The reason is that errors sometimes look good and work very well in the situation. Only a dance educated eye will notice. But even fantastic looking figures can be evil because they make other better options impossible or unlikely, or because they undercut the integrity of the dance or makes it more difficult for the dancers to get better.

I could discuss this video for hours but we will only look at the Coca-Cola left turn going into Exhíbela behind the Leader’s back. They do this combination four times in the video with varying degrees of success. In the first only Coca-Cola is good, in the last three only Exhibela is good.

Good Coca-Cola – bad Exhíbela

The Follow is led into Dile Que No con Coca-Cola on a straight line. She turns Coca-Cola on 5-6-7, pivots around and steps forward on one into Exhíbela but next she pivots around already on “2-3” and walks back on “3-5-6-7” and forward on “1”. This Exhíbela is clearly not well-formed.

A well-formed Exhibela is a walk with two 180 degree walk-around turns on “3-pause-5” and on “7-pause-1”. It is an important guideline always to use the pause on “4” and “8” as the anchor or pivot point for directional changes. If we change direction on let us say “2-3” or on “5-6”, we undermine an important default, that can guide us through many difficult situations when Lead or Follow have lost track of what is happening in the dance. Not only that, directional change on “2-3” or “5-6” makes it impossible or unlikely to add turns to the Exhibela walk or to use the directional change to break out of the Exhíbela pattern.

Bad Coca-Cola – good Exhíbela

Let us continue with a clip where the Coca-Cola turn is terrible but now the Exhíbela is perfect, right out of the Textbook.

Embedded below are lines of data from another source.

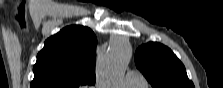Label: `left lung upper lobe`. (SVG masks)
<instances>
[{"label": "left lung upper lobe", "mask_w": 223, "mask_h": 88, "mask_svg": "<svg viewBox=\"0 0 223 88\" xmlns=\"http://www.w3.org/2000/svg\"><path fill=\"white\" fill-rule=\"evenodd\" d=\"M136 67L153 88H194L176 55L166 46L149 42L135 53Z\"/></svg>", "instance_id": "5c2ea615"}]
</instances>
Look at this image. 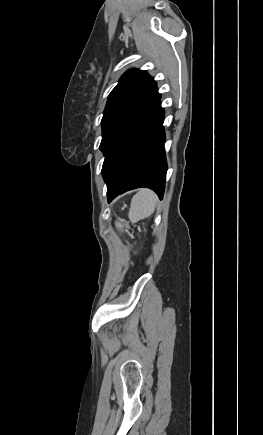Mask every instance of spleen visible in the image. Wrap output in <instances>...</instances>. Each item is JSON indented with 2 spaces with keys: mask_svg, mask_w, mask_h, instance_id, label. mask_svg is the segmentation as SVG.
I'll use <instances>...</instances> for the list:
<instances>
[{
  "mask_svg": "<svg viewBox=\"0 0 263 435\" xmlns=\"http://www.w3.org/2000/svg\"><path fill=\"white\" fill-rule=\"evenodd\" d=\"M157 196L148 189H142L134 195L129 211L131 221H138L152 215L155 211Z\"/></svg>",
  "mask_w": 263,
  "mask_h": 435,
  "instance_id": "3e777b00",
  "label": "spleen"
}]
</instances>
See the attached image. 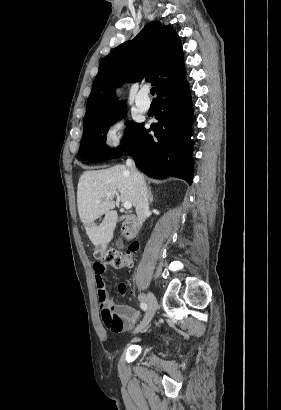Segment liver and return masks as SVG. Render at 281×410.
I'll use <instances>...</instances> for the list:
<instances>
[{
  "label": "liver",
  "mask_w": 281,
  "mask_h": 410,
  "mask_svg": "<svg viewBox=\"0 0 281 410\" xmlns=\"http://www.w3.org/2000/svg\"><path fill=\"white\" fill-rule=\"evenodd\" d=\"M122 202L129 201L136 206V187L127 166L116 165L102 170L85 171L78 182L77 206L86 234L94 246L110 243L114 236L118 214L116 202L106 200L118 196ZM100 201V203H97ZM105 214L103 221H95Z\"/></svg>",
  "instance_id": "6515ba94"
}]
</instances>
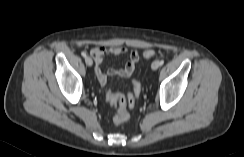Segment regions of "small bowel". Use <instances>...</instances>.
<instances>
[{
  "label": "small bowel",
  "mask_w": 244,
  "mask_h": 157,
  "mask_svg": "<svg viewBox=\"0 0 244 157\" xmlns=\"http://www.w3.org/2000/svg\"><path fill=\"white\" fill-rule=\"evenodd\" d=\"M128 50L124 46H112V47H104L97 46L93 47L90 50V55L92 56L95 62V74L98 82L104 86L107 82L108 76H119L123 78L130 77L134 72L135 66L139 60V54L136 50L129 51V60L125 64L123 68H108L106 71L102 68V63L107 55H121L127 53Z\"/></svg>",
  "instance_id": "c3829d8e"
}]
</instances>
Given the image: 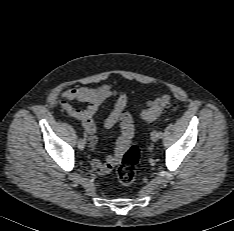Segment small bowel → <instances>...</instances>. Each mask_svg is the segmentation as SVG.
<instances>
[{
  "label": "small bowel",
  "mask_w": 234,
  "mask_h": 231,
  "mask_svg": "<svg viewBox=\"0 0 234 231\" xmlns=\"http://www.w3.org/2000/svg\"><path fill=\"white\" fill-rule=\"evenodd\" d=\"M63 99L61 107L72 118L81 122L89 142L91 150L95 149L97 138L95 136L96 125L93 116L100 105L108 98H116L113 109L104 120L107 128H112L119 121L121 123V134L117 139L114 154H109L104 161L97 158L92 159L91 166L99 174H108L112 167L118 163L122 155L127 150L134 134L130 118L124 113L127 105V96L119 88L112 85H103L98 88L78 87L66 89L61 93ZM78 101L86 103L87 107L78 109L73 107L70 102Z\"/></svg>",
  "instance_id": "obj_1"
}]
</instances>
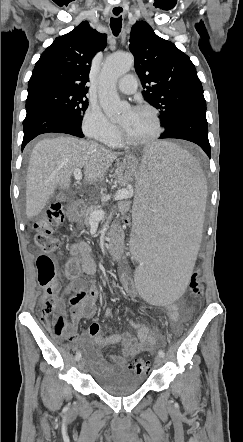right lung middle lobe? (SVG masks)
I'll return each instance as SVG.
<instances>
[{
  "label": "right lung middle lobe",
  "mask_w": 243,
  "mask_h": 442,
  "mask_svg": "<svg viewBox=\"0 0 243 442\" xmlns=\"http://www.w3.org/2000/svg\"><path fill=\"white\" fill-rule=\"evenodd\" d=\"M85 95L60 90L47 91L32 97H27L26 104L33 102H47L62 109L79 126L82 124L83 114L88 107Z\"/></svg>",
  "instance_id": "dd1d6c3e"
}]
</instances>
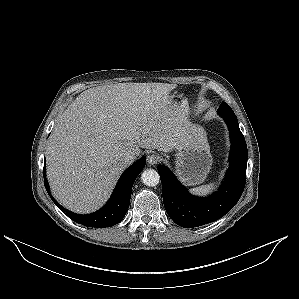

The Follower steps a L-shapen DQN and the Coca-Cola is on a straight line as before. But this time she doesn’t manage to pivot around on “7-8” and step forward into Exhíbela on “1”. Her right leg is trailing far behind pointing in the wrong direction. But the Exhïbela walk now uses “3-pause-5” to turn around and next we see the the last half of Exhíbela on “5-6-7” and forward on “1”.

A Coca-Cola left turn with a trailing leg on “1” after “step “7” is bad because it makes a double Coca-Cola turn impossible. In order to do double turns the first turn must be perfect. And it makes it very unlikely for the Follower ever to integrate Coca-Cola turns seamlessly into Paseo Walks, Caminala Walks, Paséala walks, Saloneo walks, etc.

If a Follower can not even get a standard Coca-Cola from DQN right, the classic Coca-Cola she has experienced more times than all other Coca-Cola turns put together, she is not likely ever to do less common Coca-Cola turns spot-on.

Link to the same video on YouTube

DQN con Coca-Cola

One more word about the DQN con Coca-Cola we see in the video. I for my part always try to make the Follower start DQN stepping on a curved line. L-shaped DQN doesn’t exist in my Casino. And I normally try to turn the Follow on a curved line around me and that is difficult because it requires that the Coca-Cola turn is more than 360 degrees. I also do Coca-Cola turns from DQN on a straight line but then I mostly do it one handed in order to bring the Follower back again in front of me instead of around me.

But now and then I also do the straight line Coca-Cola from DQN two handed like Carlos in the video because sometimes the intention is to flip the Partner Circle so to speak. East becomes West and West East. We end up in Caída position and that is why we can continue Coca-Cola into Exhíbela because we have rotated the circle 180 degrees.

When the intention is to continue with Exhíbela both a curved line Coca-Cola and a straight line Coca-Cola work well.